Sad times back on Florida’s Spacecoast


There’s a reason I moved a thousand miles and took a low paying dead-end job: I used to live in Brevard County, a hop, skip, and jump away from the Kennedy Space Center, I could watch shuttle launches from my yard. Now, that region is devastated by the shuttle’s retirement, cuts to NASA, and the economy:

(CBS News) — President Obama canceled NASA’s plan to replace the space shuttle in favor of a more modest program, and then Congress slashed the funding for that. So, for the first time in 50 years America is not the leader in spaceflight. Fact is, we couldn’t launch an astronaut today if we had to. With the end of an era, we wondered what would happen to the generation that put America in space. So last July when the smoke cleared from the last space shuttle launch we stayed behind in Brevard County, Florida. The home of the Kennedy Space Center. What comes after reaching for the stars? For many, in Brevard County the answer is: a hard landing.

Never in my life has a recession has such a horrible effect on my personal circumstances. The house I lived in back in Brevard has lost over half its value, the streets look like shit, local government offices are ransacked, the employment prospects are terrible unless you want to wait tables for tips or work for minimum wage at a Taco Bell.

I’m lucky that I was able to move, no kids, no ties that bind, had a job and friends and family in another city doing much better. Most people don’t have that combo luxury, and thanks to catastrophic conservative policies, budget cuts to NASA, and general dumbassery getting a viable shuttle replacement in the works a decade ago, that region has gone to shit along with thousands of lives.

Comments

  1. Pierce R. Butler says

    Brevard County’s history over the last half-century has been nothing but booms and busts.

    Apparently each bust gets harder, and each boom tackier.

    (Never put your money down for a motel there until you’ve seen/sniffed the room first!)

  2. The Lorax says

    There was a time when The Future (TM) was the American dream. We even had a few fairs for it. Media was saturated with “how amazing life will be in the future”. And while the comic book writers and science fiction writers were dreaming, the entity who was doing all the doing was NASA. NASA was taking those dreams and making them a reality.

    You want to bring some moral goodness and hope back to America?
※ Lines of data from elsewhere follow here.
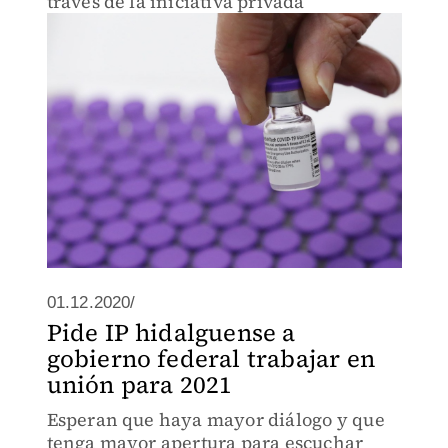
través de la iniciativa privada
01.12.2020/
Pide IP hidalguense a
gobierno federal trabajar en
unión para 2021
Esperan que haya mayor diálogo y que
tenga mayor apertura para escuchar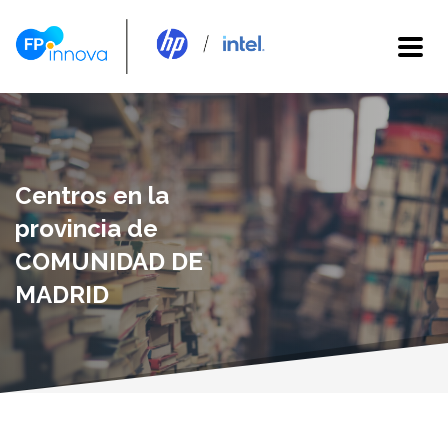
Centros en la
provincia de
COMUNIDAD DE
MADRID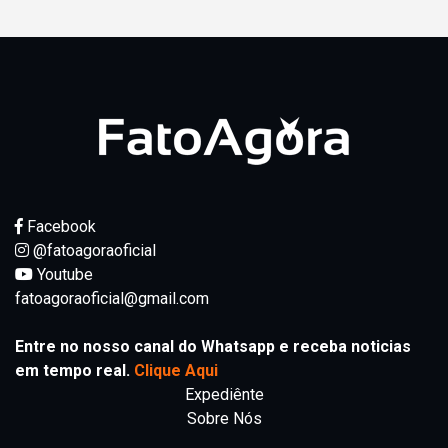
Facebook
@fatoagoraoficial
Youtube
fatoagoraoficial@gmail.com
Entre no nosso canal do Whatsapp e receba noticias
em tempo real.
Clique Aqui
Expediênte
Sobre Nós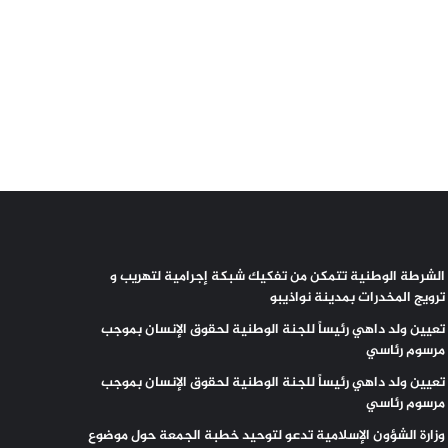
الشرطة الوطنية تتمكن من تفكيك شبكة إجرامية لتهريب و
ترويج المخدرات بمدينة نواذيبو
تعيين ولد داهي رئيساً للجنة الوطنية لحقوق الإنسان بموجب
مرسوم رئاسي
تعيين ولد داهي رئيساً للجنة الوطنية لحقوق الإنسان بموجب
مرسوم رئاسي
وزارة الشؤون الإسلامية تدعو لتوحيد خطبة الجمعة حول موضوع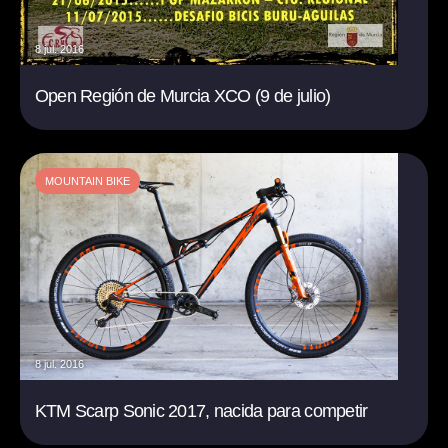
8 jul. 2016
Open Región de Murcia XCO (9 de julio)
MOUNTAIN BIKE
8 jul. 2016
KTM Scarp Sonic 2017, nacida para competir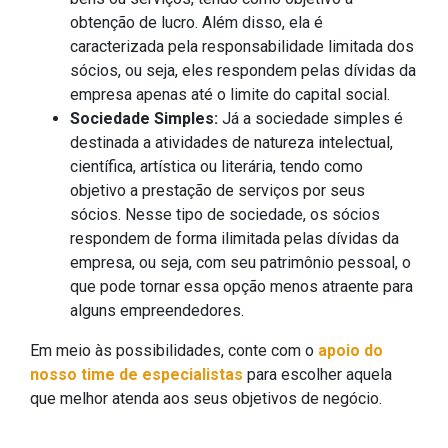
obtenção de lucro. Além disso, ela é
caracterizada pela responsabilidade limitada dos
sócios, ou seja, eles respondem pelas dívidas da
empresa apenas até o limite do capital social.
Sociedade Simples:
Já a sociedade simples é
destinada a atividades de natureza intelectual,
científica, artística ou literária, tendo como
objetivo a prestação de serviços por seus
sócios. Nesse tipo de sociedade, os sócios
respondem de forma ilimitada pelas dívidas da
empresa, ou seja, com seu patrimônio pessoal, o
que pode tornar essa opção menos atraente para
alguns empreendedores.
Em meio às possibilidades, conte com o
apoio do
nosso time de especialistas
para escolher aquela
que melhor atenda aos seus objetivos de negócio.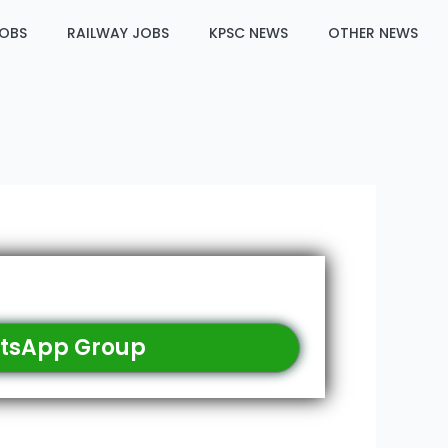
JOBS
RAILWAY JOBS
KPSC NEWS
OTHER NEWS
tsApp Group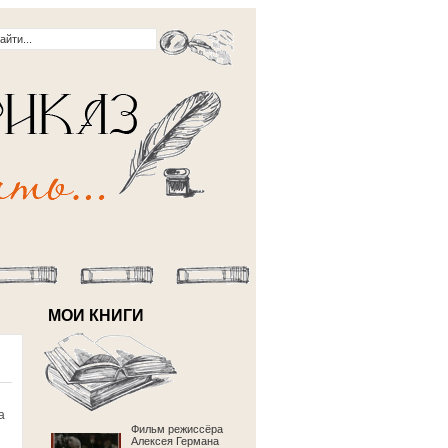
МОИ КНИГИ
а
Фильм режиссёра
Алексея Германа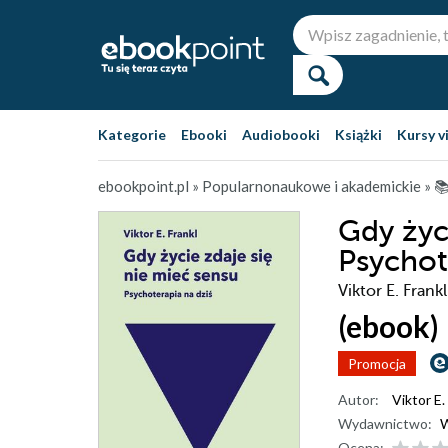
Kategorie
Ebooki
Audiobooki
Książki
Kursy v
ebookpoint.pl
»
Popularnonaukowe i akademickie
»

Gdy życ
Psychot
Viktor E. Frankl
(ebook)
Promocja
Autor:
Viktor E.
Wydawnictwo:
Ocena: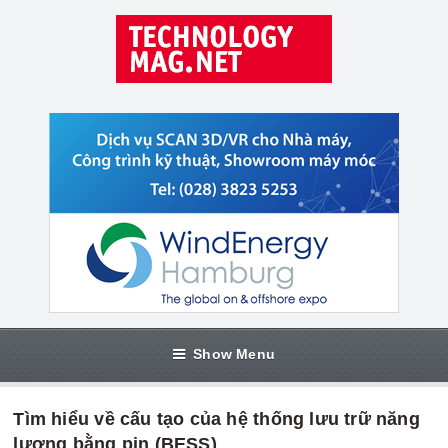
Show Menu
Tìm hiểu về cấu tạo của hệ thống lưu trữ năng
lượng bằng pin (BESS)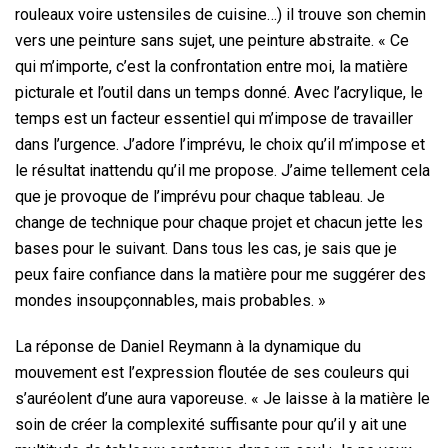
rouleaux voire ustensiles de cuisine…) il trouve son chemin
vers une peinture sans sujet, une peinture abstraite. « Ce
qui m’importe, c’est la confrontation entre moi, la matière
picturale et l’outil dans un temps donné. Avec l’acrylique, le
temps est un facteur essentiel qui m’impose de travailler
dans l’urgence. J’adore l’imprévu, le choix qu’il m’impose et
le résultat inattendu qu’il me propose. J’aime tellement cela
que je provoque de l’imprévu pour chaque tableau. Je
change de technique pour chaque projet et chacun jette les
bases pour le suivant. Dans tous les cas, je sais que je
peux faire confiance dans la matière pour me suggérer des
mondes insoupçonnables, mais probables. »
La réponse de Daniel Reymann à la dynamique du
mouvement est l’expression floutée de ses couleurs qui
s’auréolent d’une aura vaporeuse. « Je laisse à la matière le
soin de créer la complexité suffisante pour qu’il y ait une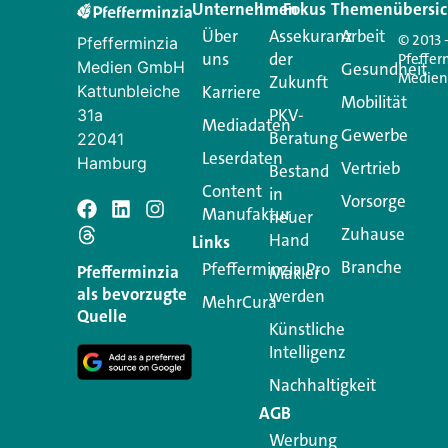
Unternehmen
Im Fokus
Themenübersic
Über
Assekuranz
Arbeit
© 2013 
Pfefferminzia
uns
der
Pfeffer
Medien GmbH
Gesundheit
Medie
Zukunft
Kattunbleiche
Karriere
Mobilität
PKV-
31a
Mediadaten
Gewerbe
Beratung
22041
Leserdaten
Hamburg
Vertrieb
Bestand
Content
in
Vorsorge
Manufaktur
Schreiben Si
neuer
Zuhause
Hand
Links
Branche
Pfefferminzia.Pro
Ihre E-Mail-Adresse wird n
Pfefferminzia
Makler
als bevorzugte
werden
MehrCura
Kommentar
*
Quelle
Künstliche
Intelligenz
Nachhaltigkeit
AGB
Werbung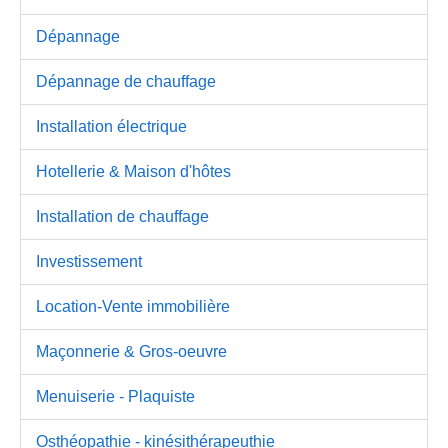
Dépannage
Dépannage de chauffage
Installation électrique
Hotellerie & Maison d'hôtes
Installation de chauffage
Investissement
Location-Vente immobilière
Maçonnerie & Gros-oeuvre
Menuiserie - Plaquiste
Osthéopathie - kinésithérapeuthie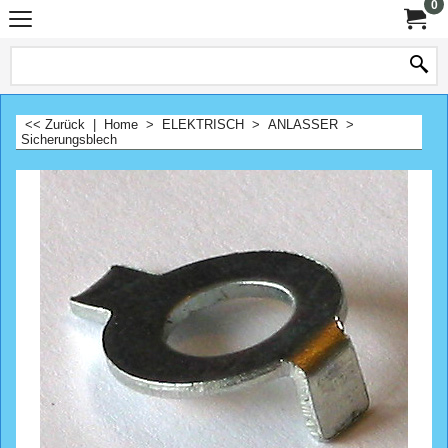
0
<< Zurück
|
Home
>
ELEKTRISCH
>
ANLASSER
>
Sicherungsblech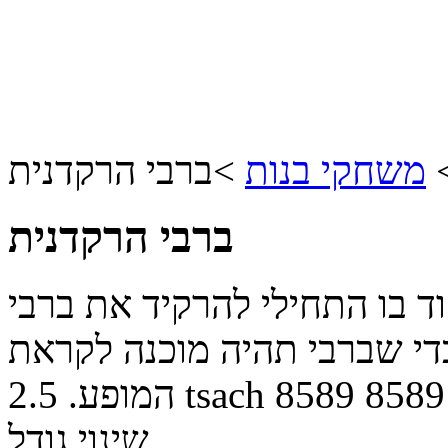
משחקי בנות
>
ברבי הרקדנית
ברבי הרקדנית
וד בו התחילי להרקיד את ברבי
די שברבי תהיה מוכנה לקראת
8589
8589
tsach
המופע.
2.5
שינוי גודל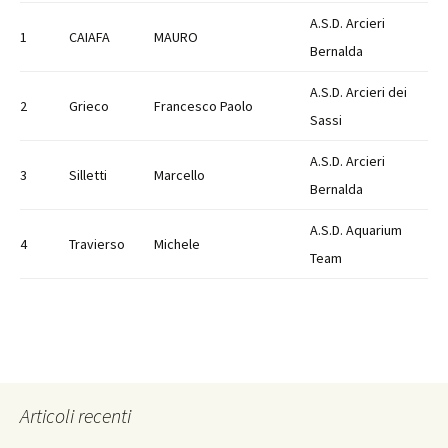
A.S.D. Arcieri
1
CAIAFA
MAURO
Bernalda
A.S.D. Arcieri dei
2
Grieco
Francesco Paolo
Sassi
A.S.D. Arcieri
3
Silletti
Marcello
Bernalda
A.S.D. Aquarium
4
Travierso
Michele
Team
Articoli recenti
Give them something to cheer for, something to live for: The Future (TM), brought to you by NASA.

  3. inflection says

    But remember, according to the Right, government investment is pointless and can’t achieve anything economically useful.

  4. says

    It seems to me that NASA would be well advised to a) get the Soyuz capsule plans from the Russians and adapt them to US boosters and b) license some of Burt Rutan’s designs. We already know SpaceShipOne is a viable design, and the Shuttle program was a money pit in comparison to the robotic probes NASA’s sent out. I mean, it’s not quite off-the-shelf, but between the two of those designs, I should think NASA would be able to get something running in a couple of years.

  5. says

    Don’t need a “shuttle” – the flying bricks built in the 1970’s were never as economical or as flexible as the heavy lift solid fuel rockets: Atlas V, the Delta II, the Pegasus, Taurus (the Saturn V could put 130 tons into HIGH earth orbit vs. the Shuttles 27 tons into LOW earth orbit). NASA is on the right track developing a new generation of heavy lift rockets – Good riddance to a compromised engineered overpriced design.

  6. jakc says

    And andrewscott, let’s not forget, seemingly a less safe compromised engineered overpriced and (overpromised) design. From the perspective of someone who grew up through the space shuttle era, the shuttle didn’t seem to deliver on price, safety or reliability. Perhaps that’s too harsh an assessment, perhaps I am missing some key facts. I certainly don’t want to see the US stop going into space, but it’s hard to see how concentrating on low orbit shuttle missions for the last few decades has really advanced that goal.